━━━━━ Information given ━━━━━
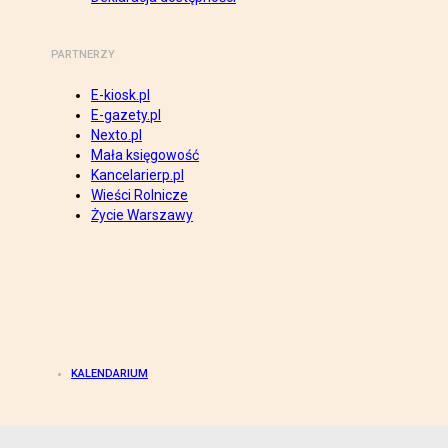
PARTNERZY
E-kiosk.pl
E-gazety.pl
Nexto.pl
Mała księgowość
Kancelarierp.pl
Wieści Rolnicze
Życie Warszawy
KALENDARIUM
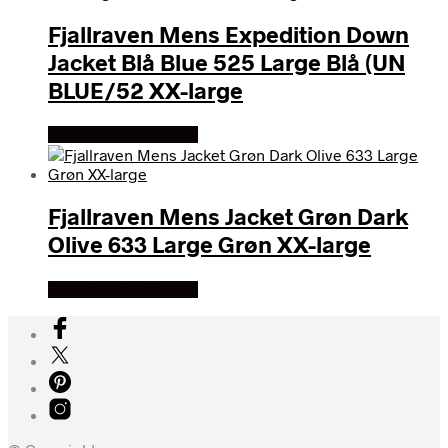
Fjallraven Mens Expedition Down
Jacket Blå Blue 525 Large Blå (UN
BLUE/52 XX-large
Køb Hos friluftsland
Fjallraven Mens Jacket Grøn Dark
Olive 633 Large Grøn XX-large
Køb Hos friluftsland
━━━━━
━━━━━ Information given ━━━━━
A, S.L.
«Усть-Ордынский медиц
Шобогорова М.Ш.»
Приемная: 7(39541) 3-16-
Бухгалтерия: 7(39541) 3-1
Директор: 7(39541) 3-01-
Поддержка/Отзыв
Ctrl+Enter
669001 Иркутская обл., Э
━━━━━
◆ **Work order**
Your task is to copy each line of the entries that includes the word "Mens".

◆ **Exercise result**
Fjallraven Mens Expedition Down
Fjallraven Mens Jacket Grøn Dark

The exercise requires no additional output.